Search This Blog

Thursday, February 20, 2025

The Husbands by Holly Gramazio

The paradox of choice can become a problem in online dating. With a prevalence of apps and a plethora of choices on those apps, some people struggle to make any decision at all, fearing the wrong choice. Others cannot settle down with the good choice they make, always looking for someone better. This is the plot of Gramazio's The Husbands, only the problem here isn't that Lauren can't stop swiping; instead, every time a husband enters her attic, a new one comes out.

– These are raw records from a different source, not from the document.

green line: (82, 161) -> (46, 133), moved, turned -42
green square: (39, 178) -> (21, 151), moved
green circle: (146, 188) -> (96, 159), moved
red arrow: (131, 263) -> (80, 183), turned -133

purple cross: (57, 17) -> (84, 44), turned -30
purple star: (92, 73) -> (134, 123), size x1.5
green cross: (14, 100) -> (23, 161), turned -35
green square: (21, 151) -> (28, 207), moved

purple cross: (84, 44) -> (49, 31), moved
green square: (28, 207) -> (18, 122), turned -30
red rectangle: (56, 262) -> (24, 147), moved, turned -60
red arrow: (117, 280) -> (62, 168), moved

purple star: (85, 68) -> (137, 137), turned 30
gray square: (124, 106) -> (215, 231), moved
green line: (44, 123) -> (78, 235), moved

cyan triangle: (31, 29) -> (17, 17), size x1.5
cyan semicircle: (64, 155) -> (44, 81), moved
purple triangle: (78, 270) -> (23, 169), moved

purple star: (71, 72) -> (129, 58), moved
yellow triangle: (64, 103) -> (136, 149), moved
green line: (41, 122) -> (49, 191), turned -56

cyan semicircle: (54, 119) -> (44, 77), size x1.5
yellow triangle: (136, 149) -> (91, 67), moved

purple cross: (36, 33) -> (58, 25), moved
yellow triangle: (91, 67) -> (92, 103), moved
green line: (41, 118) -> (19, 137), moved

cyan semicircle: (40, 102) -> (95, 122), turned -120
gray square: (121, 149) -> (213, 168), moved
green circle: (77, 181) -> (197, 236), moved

This was initially big surprise for the single Lauren, who comes home tipsy from a bachelorette party to discover she has somehow acquired a husband. It takes a few trips up and down the attic stairs but she eventually figures out (sort of) what's happening, and eventually she delights in the opportunity to try out new men (and new lives -- each husband represents in effect an alternate universe). If one husband is too annoying or mean, she sends him up to the attic to fetch something and waits for the next one.

But after accidentally losing a husband she really liked, Lauren sets about trying to find the best husband, rapidly cycling though many of them as she sends them off to the attic for trivial faults, or because the world is a little too different from her original one, or because she can't shake off a general air of dissatisfaction. Rather than find the right life to settle into, however, she becomes increasingly lost and anxious -- the paradox of choice at its most extreme.

The parallels to online dating are obvious (hence my opening paragraph), but this is just one facet of a larger societal problem we have. As our technology advances and our ability to shape our lives and our environment increases, we become ever more focused on trying to make sure everything goes exactly as we want it to. Life doesn't work that way, though. No matter how much we might want to, we cannot control every outcome, we cannot plan for every eventuality, we cannot avoid suffering. It's a necessary part of being an adult to become comfortable with uncertainty, which is why I thought Gramazio's divisive ending to the story worked perfectly.